Cordialidade existencial
Quando o despertador toca, acordo e dirijo-me ao banheiro. Abro a torneira, e sinto aquela água cintilante molhando o meu rosto. Desligo a torneira, seco meu rosto naquela toalha esquecida, e olho-me no espelho como se aquela água recém desperdiçada tivesse tirado as marcas e olheiras do meu olhar cansado. Frustração. Percebo que todas as tentativas de mudança só servem para me mostrar que tenho sido o mesmo de ontem, e que amanhã serei o mesmo de hoje. Talvez seja porque eu ainda não tenha notado que mudanças drásticas são sempre inviáveis quando somos aquilo que, no fundo, sempre tivemos vontade de ser. Não obstante, o que busco, na verdade, é atingir sempre a chamada 'cordialidade existencial', paz interior com minhas emoções e exterior com as relações humanas. É daí que justifico esse meu anseio por mudança. Anseio este que clama por esplendor toda vez que meus pensamentos não condizem mais com o que se mostra momentaneamente "mais aceito" no âmbito social.
-Oras! Não estaria eu errado por querer mexer no meu íntimo sem vontade? Sim. Claro que sim!

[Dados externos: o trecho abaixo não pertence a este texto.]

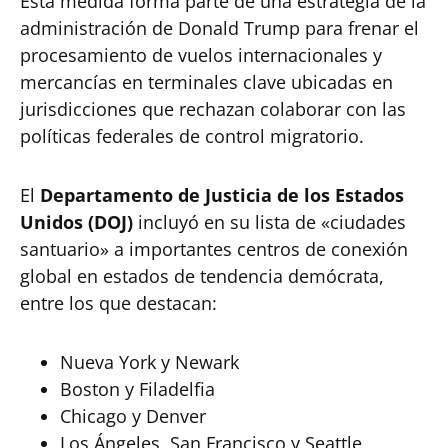
Esta medida forma parte de una estrategia de la
administración de Donald Trump para frenar el
procesamiento de vuelos internacionales y
mercancías en terminales clave ubicadas en
jurisdicciones que rechazan colaborar con las
políticas federales de control migratorio.
El
Departamento de Justicia de los Estados
Unidos (DOJ)
incluyó en su lista de «ciudades
santuario» a importantes centros de conexión
global en estados de tendencia demócrata,
entre los que destacan:
Nueva York y Newark
Boston y Filadelfia
Chicago y Denver
Los Ángeles, San Francisco y Seattle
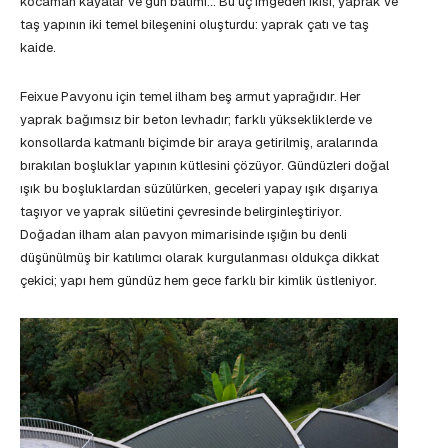
kocaman kayalar ve gün batımı… Bu üç imgeden ikisi; yaprak ve
taş yapının iki temel bileşenini oluşturdu: yaprak çatı ve taş
kaide.
Feixue Pavyonu için temel ilham beş armut yaprağıdır. Her
yaprak bağımsız bir beton levhadır; farklı yüksekliklerde ve
konsollarda katmanlı biçimde bir araya getirilmiş, aralarında
bırakılan boşluklar yapının kütlesini çözüyor. Gündüzleri doğal
ışık bu boşluklardan süzülürken, geceleri yapay ışık dışarıya
taşıyor ve yaprak silüetini çevresinde belirginleştiriyor.
Doğadan ilham alan pavyon mimarisinde ışığın bu denli
düşünülmüş bir katılımcı olarak kurgulanması oldukça dikkat
çekici; yapı hem gündüz hem gece farklı bir kimlik üstleniyor.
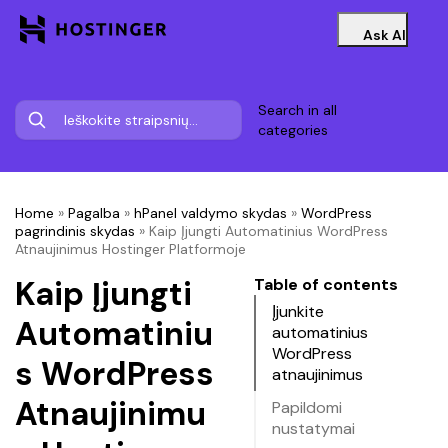
Ask AI
Search in all
categories
Home
»
Pagalba
»
hPanel valdymo skydas
»
WordPress
pagrindinis skydas
»
Kaip Įjungti Automatinius WordPress
Atnaujinimus Hostinger Platformoje
Kaip Įjungti
Table of contents
Įjunkite
Automatiniu
automatinius
WordPress
s WordPress
atnaujinimus
Atnaujinimu
Papildomi
nustatymai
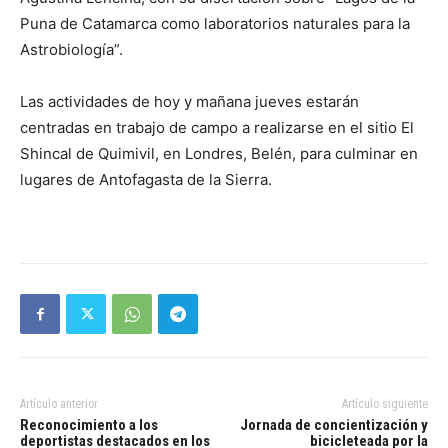
Puna de Catamarca como laboratorios naturales para la
Astrobiología”.
Las actividades de hoy y mañana jueves estarán
centradas en trabajo de campo a realizarse en el sitio El
Shincal de Quimivil, en Londres, Belén, para culminar en
lugares de Antofagasta de la Sierra.
Artículo anterior
Artículo siguiente
Reconocimiento a los
Jornada de concientización y
deportistas destacados en los
bicicleteada por la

O fato é que todos pensam desta maneira. Mas nem todos têm coragem o suficiente para admitir que é muito mais satisfatório ser aceito socialmente pela maioria, mesmo não sendo adepto aos preceitos que regem a 'organização social' dessa maioria, a ser rejeitado por ser um pobre moralista hipócrita, cheio de ideias fantasiosas e utópicas.
Esse é o nosso sistema. Nosso dia a dia. Nossa arrogância. Nossa soberba. Nossa realidade.
A humanidade é triste. Mas faço da tristeza cotidiana minha aliada.
E então, depois desse minuto de reflexão parado em frente ao espelho, retorno ao quarto, coloco minha melhor roupa e penso: "hoje o dia vai ser como eu quiser, serei quem eu quiser e da maneira que eu quiser".
E assim tem sido. Porque a vida é um prêmio àqueles que não têm medo de mudar, de se atrever, nem de errar, nem de ser simplesmente quem, no fundo, nunca deixaram de ser.